- **PROVIDED RECORDS**:
▽

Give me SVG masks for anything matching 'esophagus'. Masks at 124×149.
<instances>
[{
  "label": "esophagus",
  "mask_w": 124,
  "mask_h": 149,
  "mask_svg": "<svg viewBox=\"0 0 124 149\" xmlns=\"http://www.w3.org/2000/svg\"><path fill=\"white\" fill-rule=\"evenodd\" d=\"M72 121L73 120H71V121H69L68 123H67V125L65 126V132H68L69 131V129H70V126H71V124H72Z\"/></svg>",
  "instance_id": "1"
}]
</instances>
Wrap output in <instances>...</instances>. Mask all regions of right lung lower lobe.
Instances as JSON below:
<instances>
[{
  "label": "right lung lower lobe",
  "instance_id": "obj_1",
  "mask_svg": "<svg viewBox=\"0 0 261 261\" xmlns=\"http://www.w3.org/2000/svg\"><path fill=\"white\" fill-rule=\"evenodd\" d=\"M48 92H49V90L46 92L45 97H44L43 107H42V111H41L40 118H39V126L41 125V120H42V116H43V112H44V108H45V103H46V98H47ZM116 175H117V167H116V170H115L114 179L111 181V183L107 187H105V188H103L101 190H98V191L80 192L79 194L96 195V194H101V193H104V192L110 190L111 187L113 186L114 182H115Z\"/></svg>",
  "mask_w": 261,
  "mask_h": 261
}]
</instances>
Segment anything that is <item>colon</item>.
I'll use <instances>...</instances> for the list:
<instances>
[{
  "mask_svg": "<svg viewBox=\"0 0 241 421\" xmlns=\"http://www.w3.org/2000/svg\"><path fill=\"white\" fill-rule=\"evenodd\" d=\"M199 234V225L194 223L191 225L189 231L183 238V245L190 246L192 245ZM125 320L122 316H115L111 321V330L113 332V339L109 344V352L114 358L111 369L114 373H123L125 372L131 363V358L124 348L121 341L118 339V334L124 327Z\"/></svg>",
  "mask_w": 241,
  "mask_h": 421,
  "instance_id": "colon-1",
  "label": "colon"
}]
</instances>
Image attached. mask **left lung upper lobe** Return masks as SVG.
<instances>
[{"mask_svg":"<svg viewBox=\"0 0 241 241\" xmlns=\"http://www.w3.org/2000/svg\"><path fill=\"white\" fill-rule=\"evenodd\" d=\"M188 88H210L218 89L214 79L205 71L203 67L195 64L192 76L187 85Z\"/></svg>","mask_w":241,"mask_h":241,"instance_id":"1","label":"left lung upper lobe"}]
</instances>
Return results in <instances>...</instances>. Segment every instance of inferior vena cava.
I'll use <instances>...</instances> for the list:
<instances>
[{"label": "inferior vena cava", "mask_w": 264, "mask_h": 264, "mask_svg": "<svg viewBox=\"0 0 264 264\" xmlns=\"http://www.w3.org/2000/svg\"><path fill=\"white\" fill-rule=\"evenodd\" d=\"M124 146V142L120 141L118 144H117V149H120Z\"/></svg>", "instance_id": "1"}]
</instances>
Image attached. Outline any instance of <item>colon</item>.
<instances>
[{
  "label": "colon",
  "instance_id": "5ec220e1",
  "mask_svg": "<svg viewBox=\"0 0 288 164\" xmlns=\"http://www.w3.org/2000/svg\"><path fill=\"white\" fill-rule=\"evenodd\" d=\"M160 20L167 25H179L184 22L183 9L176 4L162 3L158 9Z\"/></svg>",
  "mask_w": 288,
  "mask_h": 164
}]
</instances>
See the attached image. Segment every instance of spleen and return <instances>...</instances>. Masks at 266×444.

△

- **YOUR OBJECTIVE**:
Each line from the one containing "Return results in" through the end of the entries, both included, is to be returned exactly, with no other lines.

- **RESPONSE TO THE EXERCISE**:
Return results in <instances>...</instances>. Segment every instance of inferior vena cava.
I'll use <instances>...</instances> for the list:
<instances>
[{"label": "inferior vena cava", "mask_w": 264, "mask_h": 264, "mask_svg": "<svg viewBox=\"0 0 264 264\" xmlns=\"http://www.w3.org/2000/svg\"><path fill=\"white\" fill-rule=\"evenodd\" d=\"M124 146V142L120 141L118 144H117V149H120Z\"/></svg>", "instance_id": "1"}]
</instances>
Image attached. Outline any instance of <item>colon</item>.
<instances>
[{
  "label": "colon",
  "instance_id": "5ec220e1",
  "mask_svg": "<svg viewBox=\"0 0 288 164\" xmlns=\"http://www.w3.org/2000/svg\"><path fill=\"white\" fill-rule=\"evenodd\" d=\"M160 20L167 25H179L184 22L183 9L176 4L162 3L158 9Z\"/></svg>",
  "mask_w": 288,
  "mask_h": 164
}]
</instances>
See the attached image. Segment every instance of spleen and return <instances>...</instances>. Masks at 266×444.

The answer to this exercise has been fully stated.